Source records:

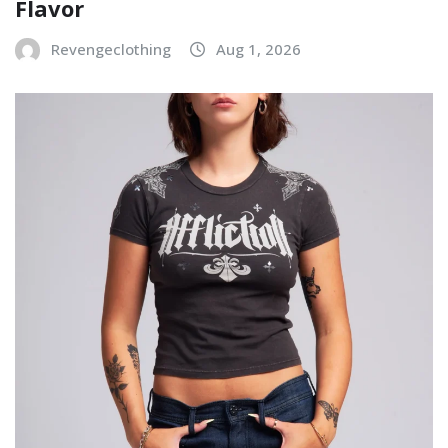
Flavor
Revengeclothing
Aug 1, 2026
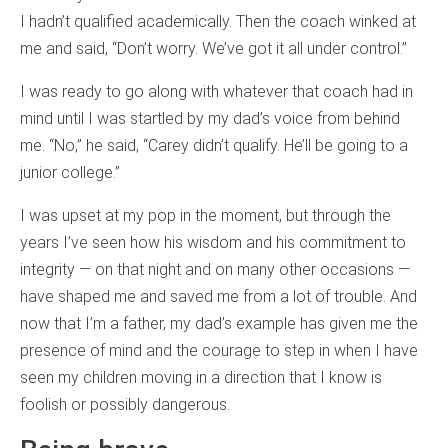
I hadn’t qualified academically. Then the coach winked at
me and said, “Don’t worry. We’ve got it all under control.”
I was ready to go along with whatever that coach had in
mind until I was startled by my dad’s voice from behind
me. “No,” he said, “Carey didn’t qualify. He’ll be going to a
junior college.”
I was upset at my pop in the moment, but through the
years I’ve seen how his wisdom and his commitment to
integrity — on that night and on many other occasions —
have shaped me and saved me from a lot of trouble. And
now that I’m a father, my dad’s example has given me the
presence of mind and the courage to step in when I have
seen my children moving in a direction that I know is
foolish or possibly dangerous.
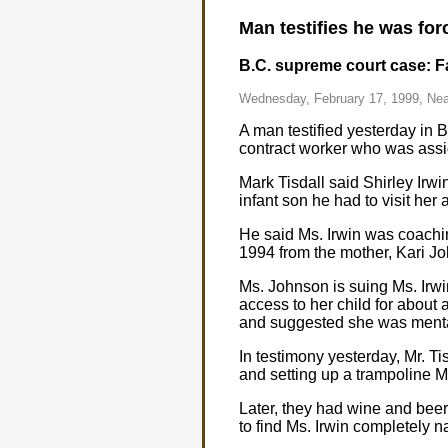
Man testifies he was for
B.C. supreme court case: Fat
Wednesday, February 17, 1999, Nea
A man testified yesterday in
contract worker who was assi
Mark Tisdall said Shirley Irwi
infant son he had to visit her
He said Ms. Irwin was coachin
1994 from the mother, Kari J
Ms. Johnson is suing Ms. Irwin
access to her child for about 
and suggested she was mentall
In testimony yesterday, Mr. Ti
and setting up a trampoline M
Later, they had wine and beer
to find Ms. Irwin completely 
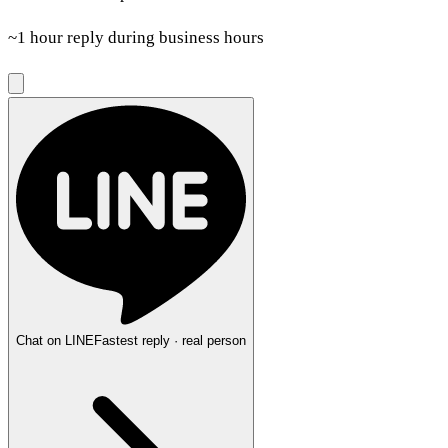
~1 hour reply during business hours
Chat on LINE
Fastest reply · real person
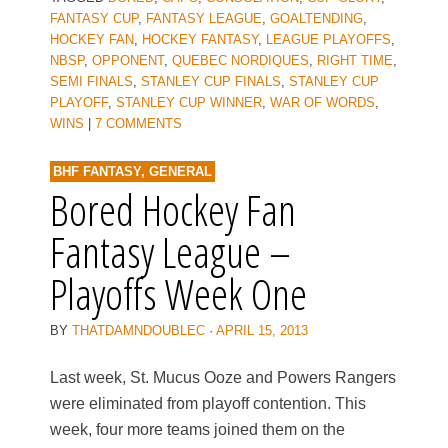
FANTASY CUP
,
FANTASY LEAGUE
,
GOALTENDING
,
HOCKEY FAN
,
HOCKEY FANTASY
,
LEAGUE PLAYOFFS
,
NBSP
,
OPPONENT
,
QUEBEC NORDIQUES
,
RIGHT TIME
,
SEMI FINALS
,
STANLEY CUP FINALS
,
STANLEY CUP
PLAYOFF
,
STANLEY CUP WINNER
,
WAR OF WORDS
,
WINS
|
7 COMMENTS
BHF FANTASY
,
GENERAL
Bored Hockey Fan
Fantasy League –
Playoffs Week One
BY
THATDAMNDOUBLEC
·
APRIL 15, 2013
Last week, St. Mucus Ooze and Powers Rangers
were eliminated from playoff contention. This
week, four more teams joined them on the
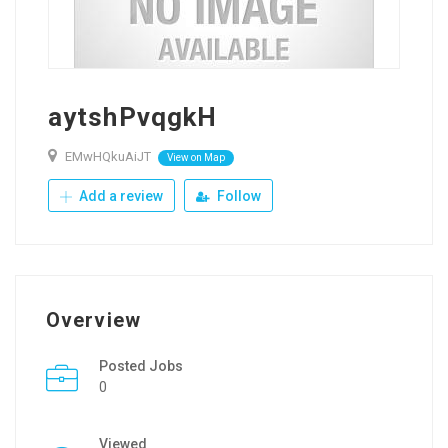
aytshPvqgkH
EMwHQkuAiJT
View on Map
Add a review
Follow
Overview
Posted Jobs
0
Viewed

---

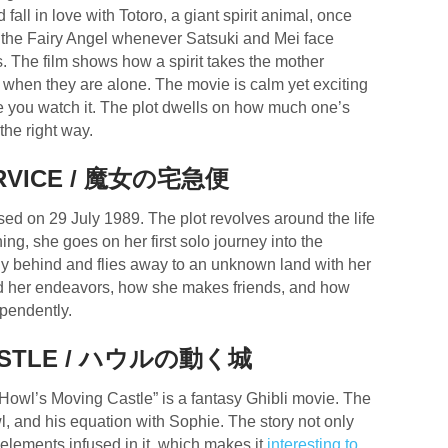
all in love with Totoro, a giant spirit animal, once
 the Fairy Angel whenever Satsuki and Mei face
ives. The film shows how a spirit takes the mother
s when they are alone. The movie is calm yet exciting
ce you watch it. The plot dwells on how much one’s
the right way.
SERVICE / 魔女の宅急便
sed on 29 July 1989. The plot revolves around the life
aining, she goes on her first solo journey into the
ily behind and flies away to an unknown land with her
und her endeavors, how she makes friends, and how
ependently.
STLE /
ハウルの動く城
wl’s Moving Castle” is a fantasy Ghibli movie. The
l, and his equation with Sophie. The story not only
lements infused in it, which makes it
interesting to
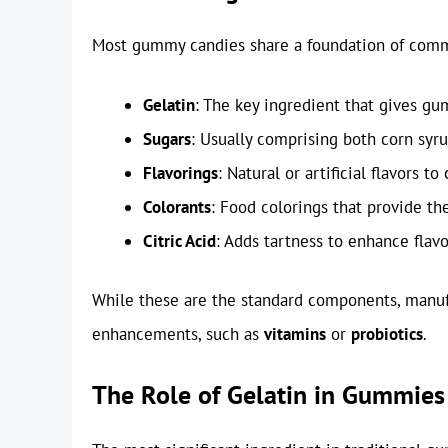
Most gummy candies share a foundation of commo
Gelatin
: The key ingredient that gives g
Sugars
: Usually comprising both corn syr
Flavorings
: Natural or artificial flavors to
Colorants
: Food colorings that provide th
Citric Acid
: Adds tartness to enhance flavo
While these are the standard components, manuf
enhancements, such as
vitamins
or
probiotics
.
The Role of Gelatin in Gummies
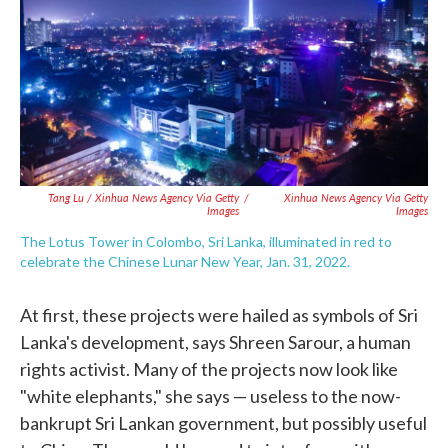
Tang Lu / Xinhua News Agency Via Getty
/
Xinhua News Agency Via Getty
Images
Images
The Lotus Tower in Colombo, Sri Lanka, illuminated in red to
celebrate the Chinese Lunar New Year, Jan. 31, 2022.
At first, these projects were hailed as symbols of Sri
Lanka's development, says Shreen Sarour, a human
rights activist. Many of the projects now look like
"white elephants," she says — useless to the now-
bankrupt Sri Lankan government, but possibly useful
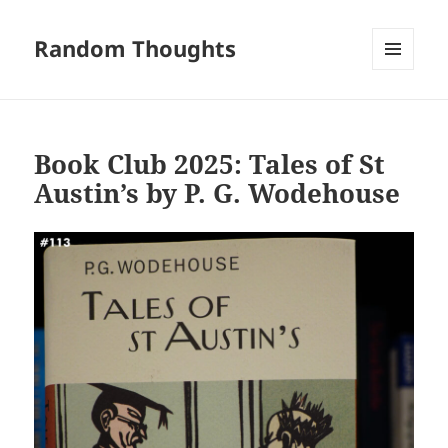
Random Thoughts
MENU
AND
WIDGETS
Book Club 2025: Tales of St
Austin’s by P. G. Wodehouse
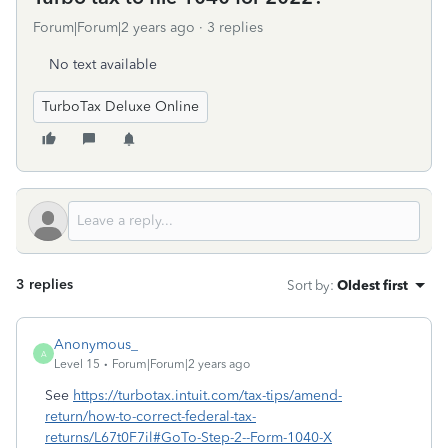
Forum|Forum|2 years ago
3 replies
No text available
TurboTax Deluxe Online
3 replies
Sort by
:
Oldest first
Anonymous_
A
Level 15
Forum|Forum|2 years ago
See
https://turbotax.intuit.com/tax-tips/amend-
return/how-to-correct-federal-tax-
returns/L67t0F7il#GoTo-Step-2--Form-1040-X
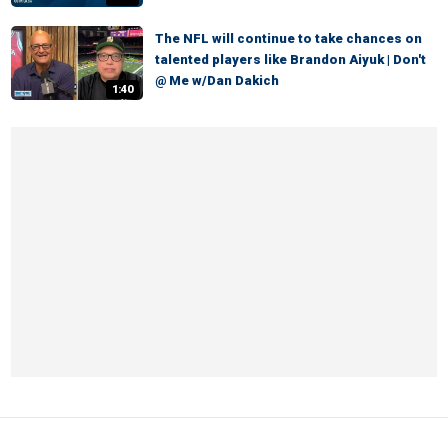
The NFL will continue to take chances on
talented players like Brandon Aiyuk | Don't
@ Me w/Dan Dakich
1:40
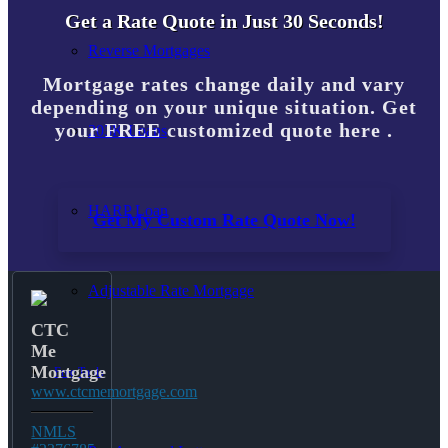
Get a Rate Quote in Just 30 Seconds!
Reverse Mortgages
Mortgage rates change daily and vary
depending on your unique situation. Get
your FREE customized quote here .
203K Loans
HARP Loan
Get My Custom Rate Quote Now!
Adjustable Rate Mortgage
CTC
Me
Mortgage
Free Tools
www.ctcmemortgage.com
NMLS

TASK STATEMENT: Go through the data above and copy each line that holds the word "plot".

RESPONSE FOR THIS EXERCISE:
ce you watch it. The plot dwells on how much one’s
sed on 29 July 1989. The plot revolves around the life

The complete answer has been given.